Data centers vulnerable to climate change?

CoolingThere is a vulnerable relationship between the environment, the power grid and data centers.  For example last year in Texas, U.S.A, a state with data centers of several notable IT companies, including WordPress.Com, Cisco, Rackspace and Host Gator, nearly escaped rolling blackouts because of extreme weather conditions. Extreme heat led to extreme electricity demand for cooling equipment and the extreme drought led to production problems for the power generators because of shortage of cooling water. And this is not the only example. During recent warm, dry summers in 2003, 2006 and 2009 several thermoelectric power plants in Europe were forced to reduce production, because of restricted availability of cooling water.

A recent study, published in Nature Climate Change, projects an increasing vulnerability of electrical supplies in the US and Europe because of climate-change.

The combined impacts of lower summer river flows and higher river water temperatures and the legislative restrictions on the amount of water withdrawn for cooling and temperatures of the water discharged can lead to cooling-water scarcity.

In the United States and Europe, at present 91% and 78% of the total electricity is produced by thermo-electric (nuclear and fossil-fuelled) power plants, which directly depend on the availability and temperature of water resources for cooling.

Worldwide, freshwater withdrawals for cooling of thermo-electric power plants are highest in North America (224 km3/yr), followed by Europe (121 km3/yr), which together represent about 86% of the global thermoelectric water withdrawals.

The research shows a likely decrease in thermoelectric power generating capacity of between 6-19% in Europe and 4-16% in the United States for the period 2031-2060, due to lack of cooling-water. The likelihood of extreme (>90%) reductions in thermoelectric power generation will, on average, increase by a factor of three.

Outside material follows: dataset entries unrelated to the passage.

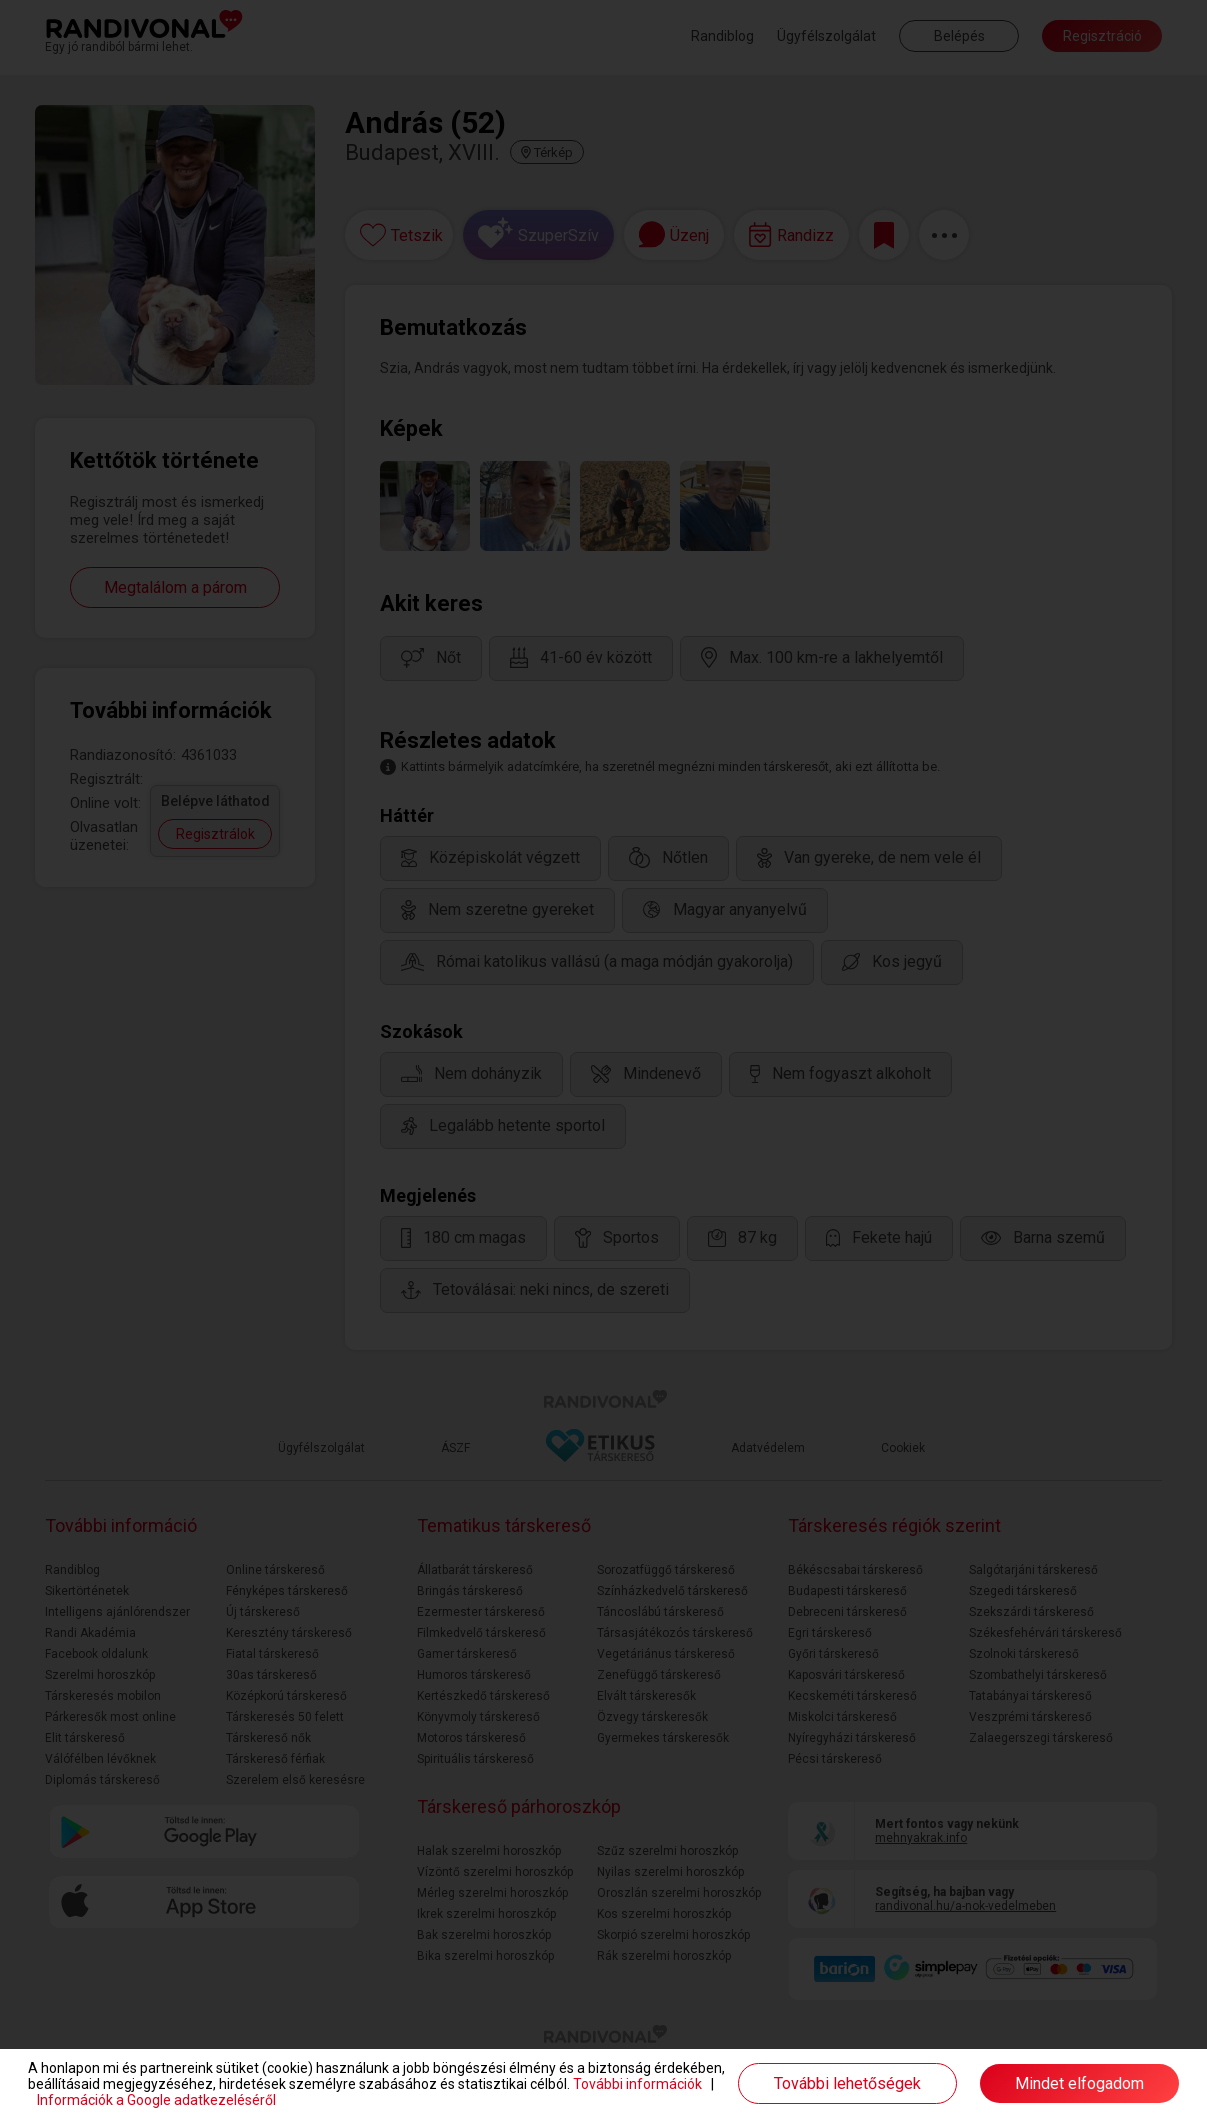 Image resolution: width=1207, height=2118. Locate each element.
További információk (637, 2084)
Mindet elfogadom (1079, 2083)
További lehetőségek (847, 2083)
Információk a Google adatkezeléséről (156, 2100) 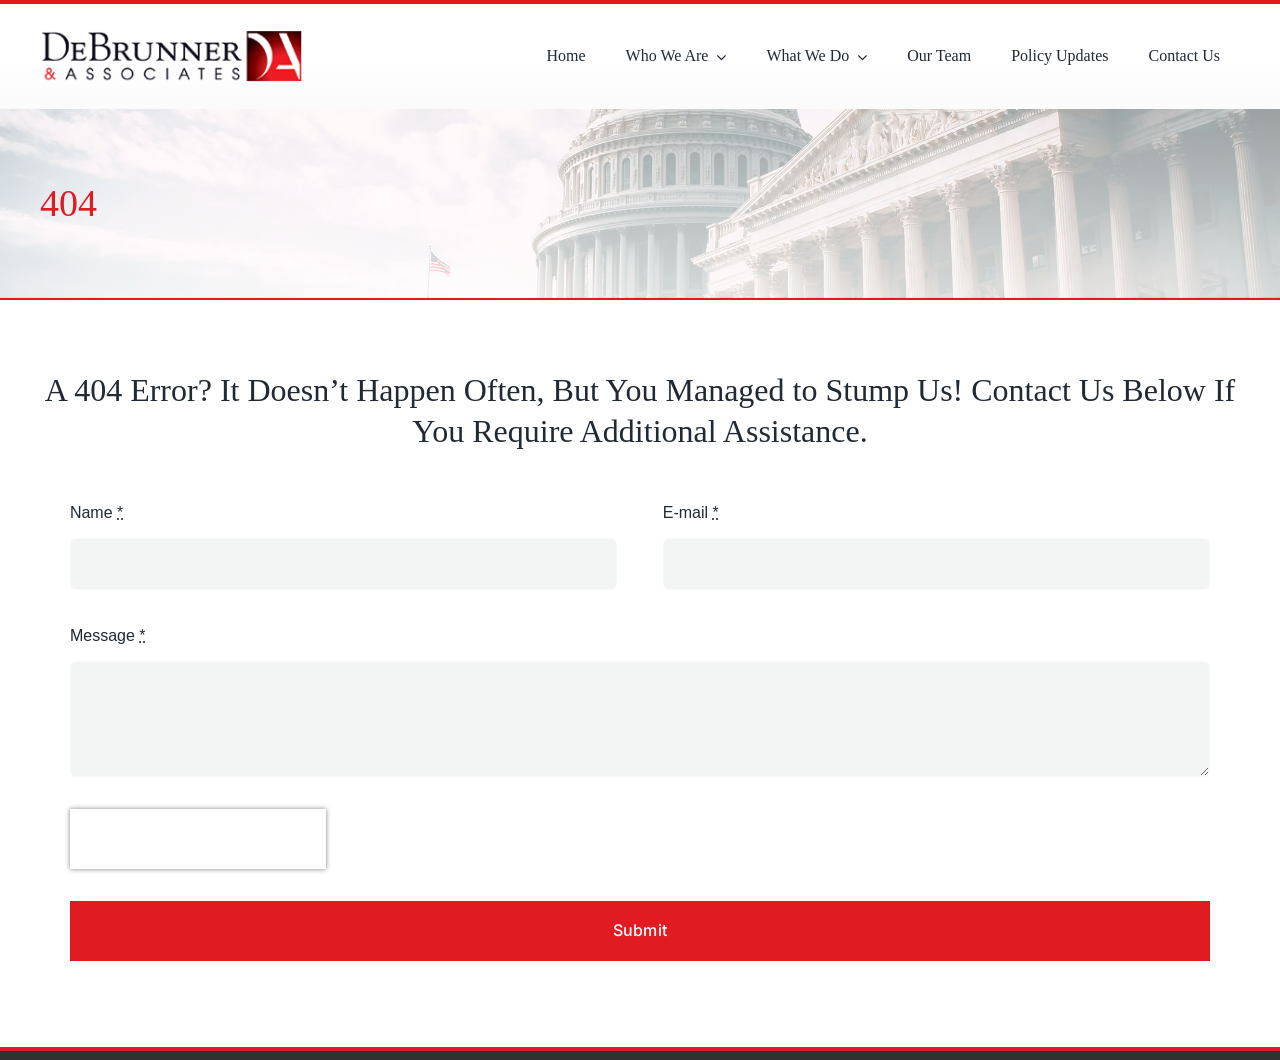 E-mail (691, 512)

Disruption of power supply is a significant concern for the data center sector. Reduced production, or temporary shutdown, of several thermoelectric power plants, resulting in increased electricity prices and raising concerns about future energy security in a changing climate.

Data Center stakeholders should closely watch the current Climate Change discussions and Power Grid developments and make power or electricity management as one of their core work processes.